Department of Anesthesia, Division of Management Consulting, University of Iowa, Iowa City, IA.
Department of Management Sciences, University of Iowa, Iowa City, IA.
Am J Infect Control. 2020 May;48(5):566-572. doi: 10.1016/j.ajic.2019.08.017. Epub 2019 Oct 19.
We review the impact of the consequences of operating room (OR) management decision making on power analyses for observational studies of surgical site infections (SSIs) among patients receiving care in ORs with interventions versus without interventions involving physical changes to ORs. Examples include ventilation systems, bactericidal lighting, and physical alterations to ORs.
We performed a narrative review of operating room management and surgical site infection articles. We used 10-years of operating room data to estimate parameters for use in statistical power analyses.

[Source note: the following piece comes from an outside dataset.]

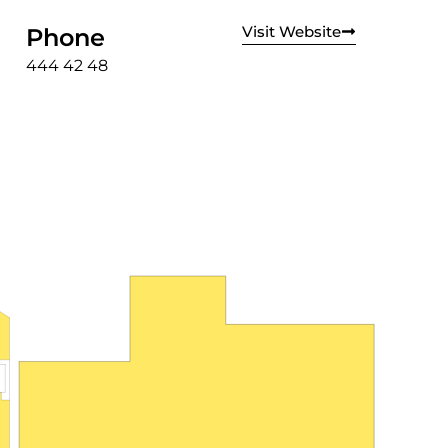
Visit Website
Phone
444 42 48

Creating pivot tables or monthly control charts of SSI per case by OR and comparing among ORs with or without intervention is not recommended. This approach has low power to detect a difference in SSI rates among the ORs with or without the intervention. The reason is that appropriate OR case scheduling decision making causes risk factors for SSI to differ among ORs, even when stratifying by surgical specialty. Such risk factors include case duration, urgency, and American Society of Anesthesiologists' Physical Status. Instead, analyze SSI controlling for the OR, where the patient had surgery, and matching patients using these variables is preferable. With α = 0.05, 600 cases per OR, 5 intervention ORs, and 5 or 1 control patients for each intervention patient, reasonable power (≅94% or 78%, respectively) can be achieved to detect reductions (3.6% to 2.4%) in the incidence of SSI between ORs with or without the intervention.
By using this matched cohort design, the effect of the purchase and installation of capital equipment in ORs on SSI can be evaluated meaningfully.
我们回顾了手术室(OR)管理决策后果对接受手术室干预(涉及手术室物理变化的干预措施,如通风系统、杀菌照明和手术室物理改造)与无干预的手术部位感染(SSI)观察性研究的效力分析的影响。
我们对手术室管理和手术部位感染文章进行了叙述性综述。我们使用了 10 年的手术室数据来估计用于统计效力分析的参数。
不建议创建按手术室和病例的 SSI 每月控制图或每月控制图,并比较有无干预的手术室之间的差异。这种方法对检测有无干预的手术室之间 SSI 发生率差异的效力较低。原因是适当的手术室病例安排决策会导致 SSI 的风险因素在有无干预的手术室之间存在差异,即使按手术专业进行分层也是如此。这些风险因素包括手术持续时间、紧急情况和美国麻醉医师协会身体状况。相反,分析控制手术室(患者接受手术的地方)的 SSI,并使用这些变量匹配患者,这样做更为可取。当α=0.05、每个手术室 600 例、5 个干预手术室和每个干预患者 5 个或 1 个对照患者时,可以实现合理的效力(分别为≅94%或 78%),以检测有无干预的手术室之间 SSI 发生率的降低(3.6%至 2.4%)。
通过使用这种匹配队列设计,可以有意义地评估手术室购买和安装资本设备对 SSI 的影响。